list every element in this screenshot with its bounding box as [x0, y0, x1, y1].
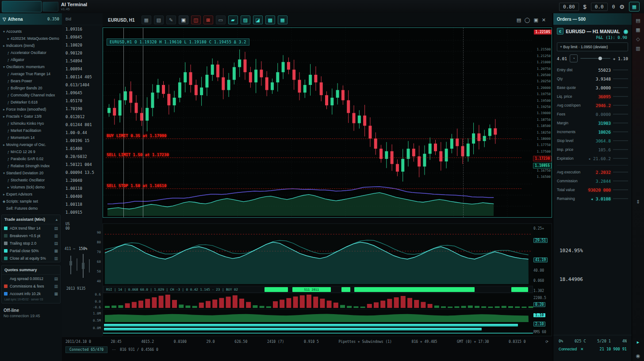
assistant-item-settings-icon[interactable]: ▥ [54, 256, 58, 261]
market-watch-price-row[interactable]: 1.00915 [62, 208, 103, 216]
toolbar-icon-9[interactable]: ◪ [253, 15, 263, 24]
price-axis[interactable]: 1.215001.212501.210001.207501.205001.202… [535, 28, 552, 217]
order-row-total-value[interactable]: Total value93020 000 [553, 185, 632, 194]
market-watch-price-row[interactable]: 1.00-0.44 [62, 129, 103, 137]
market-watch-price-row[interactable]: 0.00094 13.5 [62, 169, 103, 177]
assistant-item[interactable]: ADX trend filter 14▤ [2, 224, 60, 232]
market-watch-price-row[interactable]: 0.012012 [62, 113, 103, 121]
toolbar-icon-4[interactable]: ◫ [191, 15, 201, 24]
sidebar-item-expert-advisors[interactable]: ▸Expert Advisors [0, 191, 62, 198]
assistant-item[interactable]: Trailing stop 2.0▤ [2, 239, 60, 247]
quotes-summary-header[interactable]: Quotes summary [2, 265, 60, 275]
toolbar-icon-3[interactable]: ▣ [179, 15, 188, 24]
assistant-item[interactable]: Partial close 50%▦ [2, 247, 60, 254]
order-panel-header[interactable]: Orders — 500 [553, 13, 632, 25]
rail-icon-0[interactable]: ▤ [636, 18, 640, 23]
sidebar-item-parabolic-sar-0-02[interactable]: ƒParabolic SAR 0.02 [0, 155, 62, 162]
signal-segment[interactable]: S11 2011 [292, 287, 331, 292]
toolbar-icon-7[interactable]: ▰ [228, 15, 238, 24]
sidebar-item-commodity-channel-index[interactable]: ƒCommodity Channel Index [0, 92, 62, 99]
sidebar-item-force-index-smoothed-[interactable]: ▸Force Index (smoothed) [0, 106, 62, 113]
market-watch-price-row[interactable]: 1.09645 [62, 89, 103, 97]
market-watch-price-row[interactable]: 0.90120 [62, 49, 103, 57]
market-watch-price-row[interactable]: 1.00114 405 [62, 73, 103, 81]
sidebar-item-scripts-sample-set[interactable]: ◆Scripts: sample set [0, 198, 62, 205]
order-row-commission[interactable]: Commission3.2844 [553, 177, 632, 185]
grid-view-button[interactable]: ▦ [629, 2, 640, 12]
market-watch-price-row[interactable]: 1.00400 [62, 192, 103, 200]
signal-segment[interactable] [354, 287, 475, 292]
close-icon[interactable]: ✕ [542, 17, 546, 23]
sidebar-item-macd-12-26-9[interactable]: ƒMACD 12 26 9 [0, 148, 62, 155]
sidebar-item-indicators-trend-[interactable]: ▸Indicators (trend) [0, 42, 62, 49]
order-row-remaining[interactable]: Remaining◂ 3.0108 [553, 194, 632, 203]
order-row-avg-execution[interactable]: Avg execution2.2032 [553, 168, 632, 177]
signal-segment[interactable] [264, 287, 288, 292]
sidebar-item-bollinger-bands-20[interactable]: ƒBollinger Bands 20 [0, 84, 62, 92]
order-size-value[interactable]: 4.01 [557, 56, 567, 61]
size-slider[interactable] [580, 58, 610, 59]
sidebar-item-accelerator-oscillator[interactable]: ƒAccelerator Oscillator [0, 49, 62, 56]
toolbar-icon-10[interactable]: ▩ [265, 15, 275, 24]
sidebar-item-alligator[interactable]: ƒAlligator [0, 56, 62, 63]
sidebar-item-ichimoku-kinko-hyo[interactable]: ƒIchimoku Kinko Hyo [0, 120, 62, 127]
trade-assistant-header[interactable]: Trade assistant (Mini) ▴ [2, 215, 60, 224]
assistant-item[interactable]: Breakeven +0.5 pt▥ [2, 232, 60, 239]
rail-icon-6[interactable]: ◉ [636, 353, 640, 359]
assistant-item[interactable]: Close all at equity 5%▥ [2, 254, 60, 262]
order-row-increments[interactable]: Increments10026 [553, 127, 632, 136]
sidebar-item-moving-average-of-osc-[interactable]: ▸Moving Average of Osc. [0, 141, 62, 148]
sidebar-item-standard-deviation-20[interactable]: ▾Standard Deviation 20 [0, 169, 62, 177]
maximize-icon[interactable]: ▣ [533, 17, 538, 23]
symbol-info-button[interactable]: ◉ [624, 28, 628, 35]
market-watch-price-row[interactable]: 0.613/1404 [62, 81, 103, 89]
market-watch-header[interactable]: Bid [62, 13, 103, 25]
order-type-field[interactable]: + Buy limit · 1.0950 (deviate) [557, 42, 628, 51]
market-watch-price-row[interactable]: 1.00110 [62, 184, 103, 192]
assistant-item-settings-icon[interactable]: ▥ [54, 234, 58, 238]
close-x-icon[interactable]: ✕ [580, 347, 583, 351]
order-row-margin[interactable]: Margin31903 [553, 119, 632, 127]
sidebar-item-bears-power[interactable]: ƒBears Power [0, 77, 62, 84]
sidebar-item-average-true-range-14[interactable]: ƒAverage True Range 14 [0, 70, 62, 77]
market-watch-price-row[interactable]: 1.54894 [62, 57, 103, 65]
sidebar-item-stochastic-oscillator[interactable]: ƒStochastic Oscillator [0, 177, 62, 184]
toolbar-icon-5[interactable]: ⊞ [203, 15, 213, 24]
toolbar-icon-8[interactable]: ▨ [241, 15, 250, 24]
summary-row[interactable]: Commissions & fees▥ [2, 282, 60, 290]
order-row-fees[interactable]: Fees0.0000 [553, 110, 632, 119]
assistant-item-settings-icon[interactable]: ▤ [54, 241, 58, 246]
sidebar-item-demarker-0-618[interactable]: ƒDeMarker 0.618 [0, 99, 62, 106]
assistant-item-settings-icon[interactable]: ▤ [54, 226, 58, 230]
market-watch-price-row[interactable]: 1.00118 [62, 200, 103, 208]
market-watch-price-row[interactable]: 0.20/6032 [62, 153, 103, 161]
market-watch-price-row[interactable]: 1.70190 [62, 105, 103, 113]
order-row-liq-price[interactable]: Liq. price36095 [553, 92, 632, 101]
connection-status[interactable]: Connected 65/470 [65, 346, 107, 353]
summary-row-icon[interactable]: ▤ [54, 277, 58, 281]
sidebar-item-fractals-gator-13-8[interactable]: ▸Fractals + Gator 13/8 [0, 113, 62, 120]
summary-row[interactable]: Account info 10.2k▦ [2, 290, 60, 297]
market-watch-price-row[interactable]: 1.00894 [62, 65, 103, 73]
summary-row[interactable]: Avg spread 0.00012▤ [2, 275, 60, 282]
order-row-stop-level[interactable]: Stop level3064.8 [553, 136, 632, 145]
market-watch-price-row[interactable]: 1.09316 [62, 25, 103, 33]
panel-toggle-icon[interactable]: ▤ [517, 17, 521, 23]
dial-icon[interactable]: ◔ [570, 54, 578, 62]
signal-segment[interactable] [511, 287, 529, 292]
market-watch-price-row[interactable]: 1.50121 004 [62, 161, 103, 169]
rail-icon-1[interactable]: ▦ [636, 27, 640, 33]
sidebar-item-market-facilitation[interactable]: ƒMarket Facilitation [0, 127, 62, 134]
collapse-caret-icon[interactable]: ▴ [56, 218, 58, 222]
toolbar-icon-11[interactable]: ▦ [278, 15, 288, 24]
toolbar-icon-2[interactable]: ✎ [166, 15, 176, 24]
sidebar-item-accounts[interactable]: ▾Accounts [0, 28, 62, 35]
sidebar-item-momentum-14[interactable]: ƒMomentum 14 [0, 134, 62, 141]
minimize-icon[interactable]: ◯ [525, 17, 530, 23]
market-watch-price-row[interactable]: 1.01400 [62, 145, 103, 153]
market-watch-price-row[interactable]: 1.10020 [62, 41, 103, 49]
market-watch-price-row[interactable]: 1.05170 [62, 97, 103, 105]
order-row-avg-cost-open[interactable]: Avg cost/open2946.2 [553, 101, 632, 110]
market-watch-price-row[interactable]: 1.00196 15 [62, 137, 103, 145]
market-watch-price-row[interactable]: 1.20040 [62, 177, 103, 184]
_ _ _ _
# EXERCISE INSTRUCTIONS
Go over the data and return every line that includes the word "stop".

# REPLY TO THE TASK
assistant-item[interactable]: Trailing stop 2.0▤ [2, 239, 60, 247]
order-row-stop-level[interactable]: Stop level3064.8 [553, 136, 632, 145]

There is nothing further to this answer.